• [Activity]
Although the records include pictures, print only the rest, exactly as written.

══════════

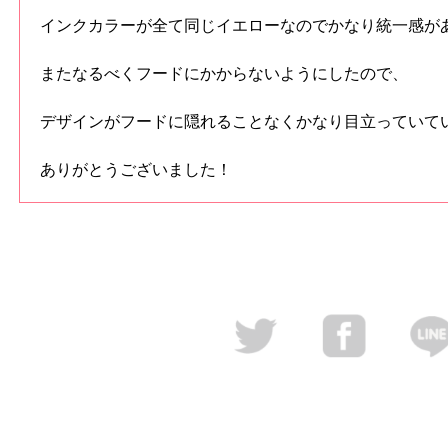
インクカラーが全て同じイエローなのでかなり統一感があ
またなるべくフードにかからないようにしたので、
デザインがフードに隠れることなくかなり目立っていて
ありがとうございました！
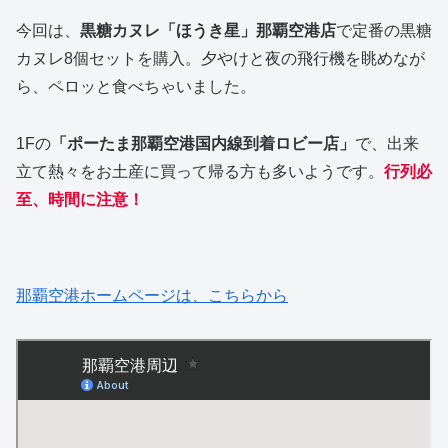
今回は、
黒糖カヌレ「ほうき星」那覇空港店
で定番の黒糖
カヌレ8個セットを購入。夕やけと夜の飛行機を眺めなが
ら、ペロッと食べちゃいました。
1Fの
「ポーたま那覇空港国内線到着ロビー店」
で、出来
立て熱々をお土産に買って帰る方も多いようです。
行列必
至、時間に注意！
那覇空港ホームページは、こちらから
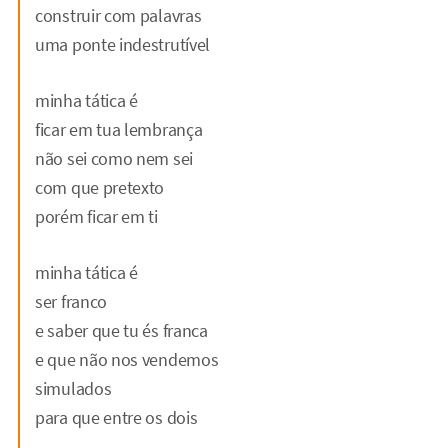
construir com palavras
uma ponte indestrutível
minha tática é
ficar em tua lembrança
não sei como nem sei
com que pretexto
porém ficar em ti
minha tática é
ser franco
e saber que tu és franca
e que não nos vendemos
simulados
para que entre os dois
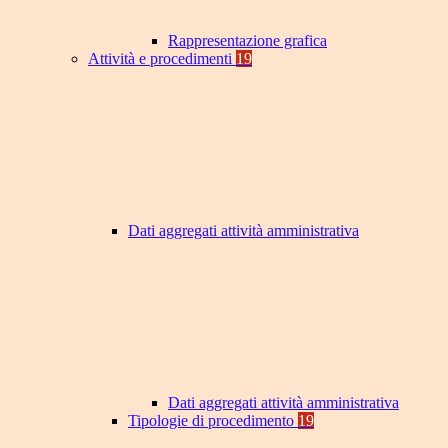
Rappresentazione grafica
Attività e procedimenti
19
Dati aggregati attività amministrativa
Dati aggregati attività amministrativa
Tipologie di procedimento
19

══════════

• [Exercise output]
インクカラーが全て同じイエローなのでかなり統一感があ
またなるべくフードにかからないようにしたので、
デザインがフードに隠れることなくかなり目立っていて
ありがとうございました！
今回は、
黒糖カヌレ「ほうき星」那覇空港店
で定番の黒糖
カヌレ8個セットを購入。夕やけと夜の飛行機を眺めなが
ら、ペロッと食べちゃいました。
1Fの
「ポーたま那覇空港国内線到着ロビー店」
で、出来
立て熱々をお土産に買って帰る方も多いようです。
行列必
至、時間に注意！
那覇空港ホームページは、こちらから
construir com palavras
uma ponte indestrutível
minha tática é
ficar em tua lembrança
não sei como nem sei
com que pretexto
porém ficar em ti
minha tática é
ser franco
e saber que tu és franca
e que não nos vendemos
simulados
para que entre os dois
Rappresentazione grafica
Attività e procedimenti
19
Dati aggregati attività amministrativa
Dati aggregati attività amministrativa
Tipologie di procedimento
19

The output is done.